When it comes to low back pain, physicians generally advise exhausting nonsurgical options before resorting to surgery. But a new study shows that for degenerative spondylolisthesis with spinal stenosis, surgery provides significantly better results than nonsurgical alternatives. The study, published in the May 31 issue of the New England Journal of Medicine, is the second in a series reporting findings of the Spine Patients Outcomes Research Trial (SPORT), a five-year, multicenter study supported by the National Institute of Arthritis and Musculoskeletal and Skin Diseases (NIAMS), a part of the National Institutes of Health.
Degenerative spondylolisthesis is a condition in which breakdown of the cartilage between the vertebrae of the spine causes one vertebra to slip over the one below. This can result in narrowing of the spinal column (spinal stenosis), which can put pressure on the nerves, resulting in pain in the buttocks or legs with walking or standing. The condition generally occurs after age 50 and it affects six times as many women as men.
The management of degenerative spondylolisthesis with spinal stenosis is controversial, says James N. Weinstein, D.O., M.Sc., lead author and chairman of the Departments of Orthopaedics at Dartmouth-Hitchcock Medical Center and Dartmouth Medical School. Surgery is widely used, but its effectiveness in comparison with nonsurgical treatment had not been demonstrated in controlled clinical trials. The purpose of this arm of the SPORT trial was to make that comparison.
SPORT followed 601 patients diagnosed with degenerative spondylolisthesis and symptomatic spinal stenosis. Of those, 372 received a surgery called decompressive laminectomy, which involved removing bone and soft tissue to relieve pressure on the nerves. The remaining 235 pursued nonoperative treatments such as physical therapy, steroid injections and analgesic medications. Two years after enrollment in the trial, patients in the nonoperative groups reported modest improvement in their condition; however, patients who had the surgery reported significantly reduced pain and improved function. Furthermore, for the surgery group, relief from symptoms came quickly; some reported significant improvement as early as six weeks after the procedure.

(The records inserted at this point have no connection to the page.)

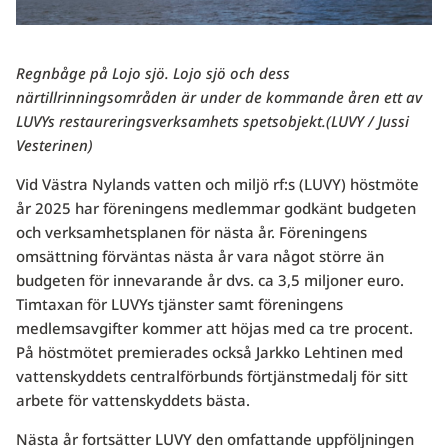
Regnbåge på Lojo sjö. Lojo sjö och dess
närtillrinningsområden är under de kommande åren ett av
LUVYs restaureringsverksamhets spetsobjekt.(LUVY / Jussi
Vesterinen)
Vid Västra Nylands vatten och miljö rf:s (LUVY) höstmöte
år 2025 har föreningens medlemmar godkänt budgeten
och verksamhetsplanen för nästa år. Föreningens
omsättning förväntas nästa år vara något större än
budgeten för innevarande år dvs. ca 3,5 miljoner euro.
Timtaxan för LUVYs tjänster samt föreningens
medlemsavgifter kommer att höjas med ca tre procent.
På höstmötet premierades också Jarkko Lehtinen med
vattenskyddets centralförbunds förtjänstmedalj för sitt
arbete för vattenskyddets bästa.
Nästa år fortsätter LUVY den omfattande uppföljningen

"The SPORT study was undertaken with one purpose in mind: to give physicians and patients solid information that would allow them to make informed choices when faced with a decision of how to treat their back condition," says Dr. Weinstein. "As a surgeon, it's very important to me that I have evidence that I can share with my patients as they are trying to decide how to proceed with treatment. Up until now, we suspected surgery produced better results, but we had little objective data to support that. With the results of this study, we can now discuss much more fully the surgical and nonsurgical options available to our patients so that they can make an informed choice."

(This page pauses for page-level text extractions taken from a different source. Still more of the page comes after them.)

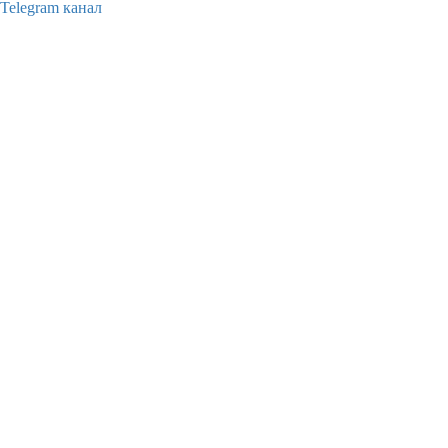
Telegram канал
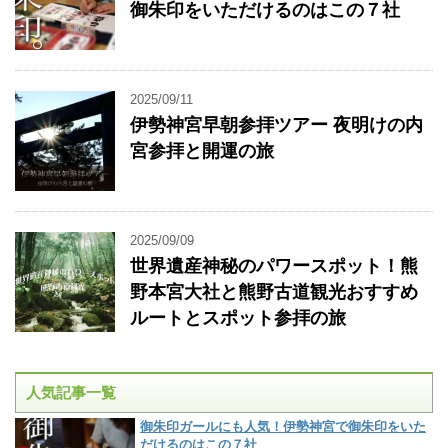
御朱印をいただけるのはこの７社
2025/09/11
伊勢神宮早朝参拝ツアー 夜明けの内
宮参拝と開運の旅
2025/09/09
世界遺産神秘のパワースポット！熊
野本宮大社と熊野古道観光おすすめ
ルートとスポット参拝の旅
人気記事一覧
御朱印ガールにも人気！伊勢神宮で御朱印をいた
だけるのはこの７社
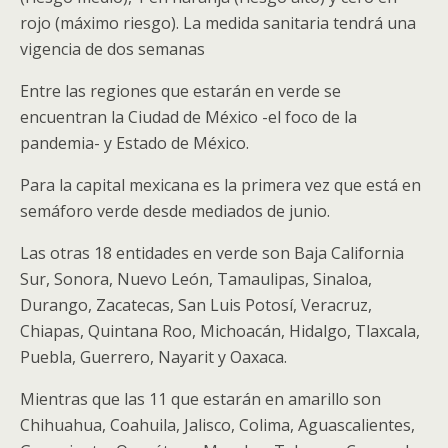
rojo (máximo riesgo). La medida sanitaria tendrá una
vigencia de dos semanas
Entre las regiones que estarán en verde se
encuentran la Ciudad de México -el foco de la
pandemia- y Estado de México.
Para la capital mexicana es la primera vez que está en
semáforo verde desde mediados de junio.
Las otras 18 entidades en verde son Baja California
Sur, Sonora, Nuevo León, Tamaulipas, Sinaloa,
Durango, Zacatecas, San Luis Potosí, Veracruz,
Chiapas, Quintana Roo, Michoacán, Hidalgo, Tlaxcala,
Puebla, Guerrero, Nayarit y Oaxaca.
Mientras que las 11 que estarán en amarillo son
Chihuahua, Coahuila, Jalisco, Colima, Aguascalientes,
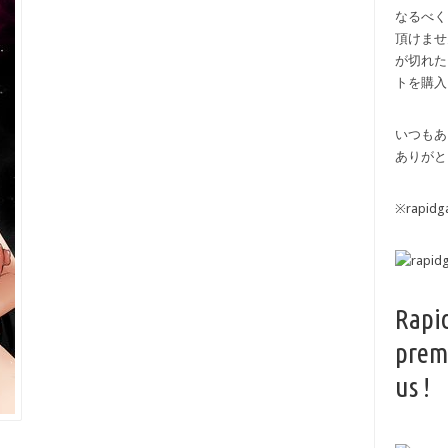
なるべく
頂けませ
が切れた
トを購入
いつもあ
ありがと
※rapi
Rapi
prem
us !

The study initially intended to randomize patients into either a surgical or nonsurgical group and then observe and compare the results of the two groups. Unfortunately, a comparison of the two groups wasn't as easy as hoped. The researchers found that 40 percent of patients crossed over from the group into which they were randomized. That is, members of the nonoperative group chose to have surgery and members of the surgical group decided to forgo surgery for nonsurgical treatments. For that reason, the researchers compared groups based on the treatment they actually received instead of the treatment group to which they were assigned. Because the scientists were also studying similar patients who wanted to select which treatment they would receive (instead of being randomly assigned to a surgical or nonsurgical option), they were able to pool results from both studies, essentially creating a more powerful osbservational study at the expense of information gained from the statistically rigorous study design originally planned.